Он еще не был уверен, удивит ли ее в самом деле, но ему почему-то показалось, что если случилось одно совпадение и именно эта девушка, которую он вытащил из воды, вывозит теперь от него раненых, то почему бы не случиться и другому совпадению.

– Чем удивите?

– Ваша фамилия Клименко? – спросил Сабуров.

– Да.

– Наверное, удивлю и даже обрадую. Я видел вашу мать.

– Маму? Где?

– На том берегу, в Эльтоне, – сказал Сабуров. – И отец ваш где-то здесь в городе, да?

– Да, – ответила Аня.

– Я видел вашу мать в Эльтоне девять дней назад, как раз в то утро, когда мы вместе с вами Волгу переплывали. Только тогда я не знал вашего имени и потому не сказал.

– Что она, что с ней? – торопливо спросила Аня.

– Ничего, она пришла пешком в Эльтон, и я с ней разговаривал. Она сказала, что ее разлучила с вами бомбежка.

– Да, она была дома, а я нет. Как она?

– Хорошо, – солгал Сабуров. – Дошла до Эльтона.

– Где вы ее видели? Как узнать, где она?

– Не знаю. Я ее видел в Эльтоне, просто на улице. По-моему, она в тот день только что пришла туда.

– Ну какая она, какая? – расспрашивала Аня. – Очень замученная?

– Немножко…

– Главное, что живая.

– Вот и она мне о вас что-то вроде этого сказала: «Главное, чтобы живая», – улыбнулся Сабуров.

– Это в самом деле сейчас главное.

Девушка положила руки на стол и опустила на них голову. Ей хотелось еще и еще расспрашивать Сабурова о матери, но что еще мог добавить он, видевший мать каких-нибудь две минуты.

– Вы ложитесь, – предложил Сабуров. – Ложитесь на мой диван. Я сейчас ухожу и до вечера не буду. Я вас разбужу, когда вам надо будет идти.

– Я сама проснусь, – уверенно сказала она, потом, подойдя к дивану, села на него и, по-детски раскачавшись на пружинах, с удивлением заметила: – Ой, мягко, я давно на таком не спала.

– У нас тут еще не то будет, – сказал Масленников. – Я еще два кожаных кресла приглядел среди развалин, немножко починить, и будет, как в салон-вагоне.

– А гитары среди ваших развалин нет?

– Нет.

– Жаль. Я бы вам сыграла.

– Ничего, вы же к нам не последний раз…

– Наверное, не последний…

– Так я еще найду гитару. Разрешите идти в первую роту? – сказал Масленников, старательно, более, чем обычно, вытягиваясь перед Сабуровым.
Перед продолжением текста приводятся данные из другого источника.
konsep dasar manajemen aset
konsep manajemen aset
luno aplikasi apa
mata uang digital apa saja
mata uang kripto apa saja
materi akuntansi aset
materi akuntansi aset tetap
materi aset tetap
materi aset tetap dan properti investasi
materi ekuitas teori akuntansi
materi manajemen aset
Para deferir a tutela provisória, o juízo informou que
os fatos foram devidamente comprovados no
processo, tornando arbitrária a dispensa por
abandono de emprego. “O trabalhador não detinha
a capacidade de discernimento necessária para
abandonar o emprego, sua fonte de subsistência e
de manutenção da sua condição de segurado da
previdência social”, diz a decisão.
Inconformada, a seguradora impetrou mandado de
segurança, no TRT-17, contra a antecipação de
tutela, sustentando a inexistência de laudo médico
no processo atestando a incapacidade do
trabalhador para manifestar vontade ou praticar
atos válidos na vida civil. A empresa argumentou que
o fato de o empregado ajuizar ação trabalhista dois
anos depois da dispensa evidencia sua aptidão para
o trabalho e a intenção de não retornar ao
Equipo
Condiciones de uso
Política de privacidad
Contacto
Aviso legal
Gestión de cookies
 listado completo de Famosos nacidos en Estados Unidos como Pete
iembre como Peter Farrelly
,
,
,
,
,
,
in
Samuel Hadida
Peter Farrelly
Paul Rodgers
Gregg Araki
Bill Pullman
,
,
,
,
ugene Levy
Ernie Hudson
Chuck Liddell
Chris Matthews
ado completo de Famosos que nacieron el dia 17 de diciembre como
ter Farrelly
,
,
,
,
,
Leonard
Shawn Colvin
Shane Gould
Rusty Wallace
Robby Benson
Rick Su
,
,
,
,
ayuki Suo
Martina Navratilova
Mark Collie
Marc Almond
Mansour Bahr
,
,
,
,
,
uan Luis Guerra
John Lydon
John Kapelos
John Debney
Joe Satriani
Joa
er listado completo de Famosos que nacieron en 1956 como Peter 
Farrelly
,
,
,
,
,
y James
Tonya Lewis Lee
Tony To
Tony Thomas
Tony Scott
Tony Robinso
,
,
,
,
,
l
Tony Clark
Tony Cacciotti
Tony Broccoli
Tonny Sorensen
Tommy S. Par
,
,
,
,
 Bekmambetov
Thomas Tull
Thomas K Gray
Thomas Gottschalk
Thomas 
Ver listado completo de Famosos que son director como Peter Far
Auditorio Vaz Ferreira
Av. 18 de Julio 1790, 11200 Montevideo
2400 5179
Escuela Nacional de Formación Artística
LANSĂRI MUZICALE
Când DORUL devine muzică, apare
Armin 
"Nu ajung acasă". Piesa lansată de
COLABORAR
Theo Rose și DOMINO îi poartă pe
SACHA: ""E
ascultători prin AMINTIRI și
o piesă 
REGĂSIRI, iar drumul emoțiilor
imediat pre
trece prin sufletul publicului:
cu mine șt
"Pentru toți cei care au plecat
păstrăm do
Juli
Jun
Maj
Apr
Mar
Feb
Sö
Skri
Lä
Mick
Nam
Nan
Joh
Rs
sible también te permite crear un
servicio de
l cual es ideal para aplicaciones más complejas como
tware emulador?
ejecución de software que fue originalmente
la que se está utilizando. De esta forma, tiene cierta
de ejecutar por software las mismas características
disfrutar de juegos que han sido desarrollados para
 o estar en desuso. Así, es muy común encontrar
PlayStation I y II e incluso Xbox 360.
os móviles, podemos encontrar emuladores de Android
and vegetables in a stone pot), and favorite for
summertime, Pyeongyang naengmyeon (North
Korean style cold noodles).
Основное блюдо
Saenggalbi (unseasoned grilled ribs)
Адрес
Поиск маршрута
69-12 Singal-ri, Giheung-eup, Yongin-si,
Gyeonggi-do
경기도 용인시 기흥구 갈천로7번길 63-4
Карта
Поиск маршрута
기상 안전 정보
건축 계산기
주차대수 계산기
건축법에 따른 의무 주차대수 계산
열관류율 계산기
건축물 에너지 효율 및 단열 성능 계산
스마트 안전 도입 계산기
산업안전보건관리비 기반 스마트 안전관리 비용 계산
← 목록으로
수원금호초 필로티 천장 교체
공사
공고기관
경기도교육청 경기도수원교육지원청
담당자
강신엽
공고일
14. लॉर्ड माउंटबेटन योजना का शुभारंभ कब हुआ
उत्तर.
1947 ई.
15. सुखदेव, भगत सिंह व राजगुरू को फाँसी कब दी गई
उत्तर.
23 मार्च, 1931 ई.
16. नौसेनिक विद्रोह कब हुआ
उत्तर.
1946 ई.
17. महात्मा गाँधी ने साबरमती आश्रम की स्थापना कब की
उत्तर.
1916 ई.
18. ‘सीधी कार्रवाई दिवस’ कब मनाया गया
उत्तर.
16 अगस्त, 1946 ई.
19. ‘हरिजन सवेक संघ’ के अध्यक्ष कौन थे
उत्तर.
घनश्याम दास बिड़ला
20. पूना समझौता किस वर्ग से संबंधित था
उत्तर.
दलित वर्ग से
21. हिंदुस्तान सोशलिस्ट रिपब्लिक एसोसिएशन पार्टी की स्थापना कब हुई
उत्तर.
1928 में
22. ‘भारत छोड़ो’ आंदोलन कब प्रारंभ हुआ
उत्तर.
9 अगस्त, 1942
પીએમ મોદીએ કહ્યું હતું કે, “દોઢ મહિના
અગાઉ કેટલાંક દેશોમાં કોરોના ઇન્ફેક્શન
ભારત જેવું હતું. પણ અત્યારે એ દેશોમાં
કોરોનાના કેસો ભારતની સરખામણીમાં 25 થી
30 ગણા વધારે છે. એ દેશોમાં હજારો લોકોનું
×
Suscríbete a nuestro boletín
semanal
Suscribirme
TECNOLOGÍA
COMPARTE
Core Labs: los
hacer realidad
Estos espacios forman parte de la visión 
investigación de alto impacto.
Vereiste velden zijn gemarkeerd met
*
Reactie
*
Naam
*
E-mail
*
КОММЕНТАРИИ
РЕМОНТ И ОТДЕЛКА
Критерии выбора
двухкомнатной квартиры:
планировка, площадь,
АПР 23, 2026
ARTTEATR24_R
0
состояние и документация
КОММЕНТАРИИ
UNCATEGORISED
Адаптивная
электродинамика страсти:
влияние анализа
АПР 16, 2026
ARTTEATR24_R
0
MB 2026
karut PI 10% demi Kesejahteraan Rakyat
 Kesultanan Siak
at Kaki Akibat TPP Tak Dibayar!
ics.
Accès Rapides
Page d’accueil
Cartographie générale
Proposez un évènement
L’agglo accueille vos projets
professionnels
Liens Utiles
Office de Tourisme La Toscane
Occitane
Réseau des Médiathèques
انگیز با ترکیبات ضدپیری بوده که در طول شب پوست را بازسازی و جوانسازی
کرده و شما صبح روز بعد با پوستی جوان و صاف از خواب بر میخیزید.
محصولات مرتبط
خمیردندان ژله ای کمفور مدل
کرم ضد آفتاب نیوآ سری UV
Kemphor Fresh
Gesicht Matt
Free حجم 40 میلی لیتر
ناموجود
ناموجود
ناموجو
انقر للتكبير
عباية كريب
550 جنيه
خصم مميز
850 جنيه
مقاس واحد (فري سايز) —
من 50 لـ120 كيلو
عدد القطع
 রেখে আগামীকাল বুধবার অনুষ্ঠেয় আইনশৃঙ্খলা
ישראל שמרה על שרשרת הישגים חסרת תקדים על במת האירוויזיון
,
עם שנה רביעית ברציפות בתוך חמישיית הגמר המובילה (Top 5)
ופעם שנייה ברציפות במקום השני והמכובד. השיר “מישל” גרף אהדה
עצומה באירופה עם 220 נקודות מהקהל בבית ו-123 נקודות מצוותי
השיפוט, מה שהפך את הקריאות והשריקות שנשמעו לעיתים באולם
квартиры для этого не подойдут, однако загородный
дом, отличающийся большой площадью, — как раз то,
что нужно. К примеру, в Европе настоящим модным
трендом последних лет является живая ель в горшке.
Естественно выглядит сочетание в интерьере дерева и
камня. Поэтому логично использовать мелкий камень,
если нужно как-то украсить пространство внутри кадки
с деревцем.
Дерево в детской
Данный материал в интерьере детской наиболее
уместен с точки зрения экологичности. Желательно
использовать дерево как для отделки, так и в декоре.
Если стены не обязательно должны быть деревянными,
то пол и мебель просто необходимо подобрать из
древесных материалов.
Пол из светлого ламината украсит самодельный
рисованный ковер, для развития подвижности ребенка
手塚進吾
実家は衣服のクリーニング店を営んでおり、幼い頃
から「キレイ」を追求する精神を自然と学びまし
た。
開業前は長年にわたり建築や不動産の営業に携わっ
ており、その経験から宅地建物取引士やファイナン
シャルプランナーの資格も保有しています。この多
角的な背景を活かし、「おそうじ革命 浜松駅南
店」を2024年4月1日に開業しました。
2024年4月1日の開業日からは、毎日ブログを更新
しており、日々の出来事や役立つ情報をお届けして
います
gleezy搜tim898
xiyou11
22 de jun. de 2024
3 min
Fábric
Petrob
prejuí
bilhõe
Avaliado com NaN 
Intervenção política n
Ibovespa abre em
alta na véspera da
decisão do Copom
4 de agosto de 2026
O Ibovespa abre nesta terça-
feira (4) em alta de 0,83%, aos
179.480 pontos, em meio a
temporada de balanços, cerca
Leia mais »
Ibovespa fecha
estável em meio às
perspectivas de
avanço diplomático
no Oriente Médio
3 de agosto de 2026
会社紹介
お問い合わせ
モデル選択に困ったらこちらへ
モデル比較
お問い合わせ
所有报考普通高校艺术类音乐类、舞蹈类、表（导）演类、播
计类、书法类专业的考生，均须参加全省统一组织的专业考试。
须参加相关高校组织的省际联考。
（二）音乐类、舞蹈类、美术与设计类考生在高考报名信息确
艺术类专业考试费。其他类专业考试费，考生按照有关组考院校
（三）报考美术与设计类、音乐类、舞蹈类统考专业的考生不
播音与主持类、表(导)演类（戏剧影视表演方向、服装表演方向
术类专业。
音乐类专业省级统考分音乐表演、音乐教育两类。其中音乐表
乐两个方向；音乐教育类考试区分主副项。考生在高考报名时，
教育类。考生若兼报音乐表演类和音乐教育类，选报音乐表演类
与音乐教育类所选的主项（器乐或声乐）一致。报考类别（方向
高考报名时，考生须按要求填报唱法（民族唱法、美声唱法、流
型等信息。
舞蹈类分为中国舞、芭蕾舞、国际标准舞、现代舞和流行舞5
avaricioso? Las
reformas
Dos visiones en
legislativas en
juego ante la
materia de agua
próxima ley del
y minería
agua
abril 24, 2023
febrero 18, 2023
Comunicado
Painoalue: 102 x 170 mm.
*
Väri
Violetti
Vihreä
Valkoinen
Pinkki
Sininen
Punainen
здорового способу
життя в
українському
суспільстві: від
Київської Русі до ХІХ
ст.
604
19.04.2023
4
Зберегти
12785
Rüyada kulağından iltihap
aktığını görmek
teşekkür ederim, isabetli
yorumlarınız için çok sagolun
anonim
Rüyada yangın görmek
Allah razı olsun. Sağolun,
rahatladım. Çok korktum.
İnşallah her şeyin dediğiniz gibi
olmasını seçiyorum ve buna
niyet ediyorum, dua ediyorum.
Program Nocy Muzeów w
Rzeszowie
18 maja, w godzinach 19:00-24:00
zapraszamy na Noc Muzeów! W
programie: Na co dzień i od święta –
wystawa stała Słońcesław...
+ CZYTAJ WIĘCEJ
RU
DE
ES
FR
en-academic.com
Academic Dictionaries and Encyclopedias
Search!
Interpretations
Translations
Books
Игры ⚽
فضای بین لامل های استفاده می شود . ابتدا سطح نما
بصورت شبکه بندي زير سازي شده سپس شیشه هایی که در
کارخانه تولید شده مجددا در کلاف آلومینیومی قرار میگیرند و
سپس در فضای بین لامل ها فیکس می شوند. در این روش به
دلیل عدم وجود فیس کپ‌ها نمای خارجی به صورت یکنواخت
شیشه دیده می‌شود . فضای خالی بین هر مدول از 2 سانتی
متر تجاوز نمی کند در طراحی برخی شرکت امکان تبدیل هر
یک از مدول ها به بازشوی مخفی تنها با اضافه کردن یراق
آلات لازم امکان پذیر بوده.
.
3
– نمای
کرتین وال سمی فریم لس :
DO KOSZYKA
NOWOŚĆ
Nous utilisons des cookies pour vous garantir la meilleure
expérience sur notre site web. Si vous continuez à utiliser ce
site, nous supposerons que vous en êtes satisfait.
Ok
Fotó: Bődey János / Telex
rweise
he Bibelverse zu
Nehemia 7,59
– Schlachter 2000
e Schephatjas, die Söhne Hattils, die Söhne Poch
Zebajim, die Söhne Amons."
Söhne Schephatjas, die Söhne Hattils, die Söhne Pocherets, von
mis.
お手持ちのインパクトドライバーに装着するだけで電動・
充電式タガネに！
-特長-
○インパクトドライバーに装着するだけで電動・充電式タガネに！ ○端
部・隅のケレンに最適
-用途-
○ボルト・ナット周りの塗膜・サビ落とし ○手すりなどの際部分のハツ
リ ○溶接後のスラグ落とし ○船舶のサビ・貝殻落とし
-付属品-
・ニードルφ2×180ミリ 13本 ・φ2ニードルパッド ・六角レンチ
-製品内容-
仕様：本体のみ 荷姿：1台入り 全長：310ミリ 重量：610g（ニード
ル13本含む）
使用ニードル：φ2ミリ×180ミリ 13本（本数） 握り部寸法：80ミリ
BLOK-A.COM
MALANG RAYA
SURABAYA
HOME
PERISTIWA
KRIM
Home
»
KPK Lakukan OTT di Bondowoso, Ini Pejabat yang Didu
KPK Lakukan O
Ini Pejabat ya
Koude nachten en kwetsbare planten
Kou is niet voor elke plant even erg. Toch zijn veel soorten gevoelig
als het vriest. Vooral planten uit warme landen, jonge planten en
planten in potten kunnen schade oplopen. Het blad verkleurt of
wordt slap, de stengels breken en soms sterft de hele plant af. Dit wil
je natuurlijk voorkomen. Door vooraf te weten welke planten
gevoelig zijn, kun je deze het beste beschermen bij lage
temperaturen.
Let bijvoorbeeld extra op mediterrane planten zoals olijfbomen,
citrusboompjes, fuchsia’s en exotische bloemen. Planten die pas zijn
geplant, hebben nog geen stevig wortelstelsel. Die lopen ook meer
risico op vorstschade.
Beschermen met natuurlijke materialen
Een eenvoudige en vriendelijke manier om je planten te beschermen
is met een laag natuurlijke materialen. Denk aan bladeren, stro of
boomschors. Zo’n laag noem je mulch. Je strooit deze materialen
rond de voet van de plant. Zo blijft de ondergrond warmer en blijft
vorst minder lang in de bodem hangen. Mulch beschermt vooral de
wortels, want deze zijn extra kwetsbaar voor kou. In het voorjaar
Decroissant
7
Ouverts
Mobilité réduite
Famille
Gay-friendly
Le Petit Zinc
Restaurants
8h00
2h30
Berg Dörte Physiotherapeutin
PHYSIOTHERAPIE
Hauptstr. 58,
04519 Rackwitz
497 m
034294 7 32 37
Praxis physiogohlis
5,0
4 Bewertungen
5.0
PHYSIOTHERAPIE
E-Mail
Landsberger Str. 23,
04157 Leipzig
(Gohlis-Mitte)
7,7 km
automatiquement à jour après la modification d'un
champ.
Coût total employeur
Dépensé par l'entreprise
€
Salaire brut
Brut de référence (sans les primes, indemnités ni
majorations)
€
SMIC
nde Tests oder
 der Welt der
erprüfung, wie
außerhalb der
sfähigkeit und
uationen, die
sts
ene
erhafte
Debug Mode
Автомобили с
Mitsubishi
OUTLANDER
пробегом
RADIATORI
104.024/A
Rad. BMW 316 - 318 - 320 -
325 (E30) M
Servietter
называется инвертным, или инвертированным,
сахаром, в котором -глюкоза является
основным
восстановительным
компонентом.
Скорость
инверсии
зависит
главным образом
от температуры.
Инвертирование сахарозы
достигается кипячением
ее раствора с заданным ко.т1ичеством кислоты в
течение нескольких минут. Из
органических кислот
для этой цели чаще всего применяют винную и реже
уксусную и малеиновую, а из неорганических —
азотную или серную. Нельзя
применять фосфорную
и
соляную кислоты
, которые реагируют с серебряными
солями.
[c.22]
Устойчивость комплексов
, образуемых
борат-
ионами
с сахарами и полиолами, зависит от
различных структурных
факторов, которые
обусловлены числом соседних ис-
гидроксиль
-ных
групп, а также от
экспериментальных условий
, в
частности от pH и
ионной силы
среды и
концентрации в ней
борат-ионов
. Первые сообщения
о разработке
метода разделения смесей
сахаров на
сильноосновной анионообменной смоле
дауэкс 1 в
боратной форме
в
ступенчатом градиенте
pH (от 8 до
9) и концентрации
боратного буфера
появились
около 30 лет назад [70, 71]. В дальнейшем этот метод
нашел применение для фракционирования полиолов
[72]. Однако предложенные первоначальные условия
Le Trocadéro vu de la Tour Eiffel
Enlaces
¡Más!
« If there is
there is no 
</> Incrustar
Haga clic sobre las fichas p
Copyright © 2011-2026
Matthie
– Идите, – сказал Сабуров. – Я тоже скоро к вам приду.

Масленников вышел.

– Он кто у вас? – спросила девушка.

– Начальник штаба.

– Он у вас тоже хороший.

– Почему тоже?

– Тоже, как вы, – сказала она. – То есть не совсем, как вы, он, как я… то есть я не то – не хороший, как я… а я… – Она запуталась, смутилась, потом улыбнулась: – Я хочу сказать, что он, как я, тоже еще молодой совсем, а вы уже взрослый, – вот что я хотела сказать.

– Вы уже меня вовсе в старики записали, – покачал головой Сабуров.

– Нет, почему в старики? – серьезно сказала она. – Я просто вижу, что вы взрослый, а мы еще нет. Вы уже, наверное, много пережили в жизни, ведь верно?

– Не знаю, может быть… Пожалуй, да… – нерешительно согласился Сабуров.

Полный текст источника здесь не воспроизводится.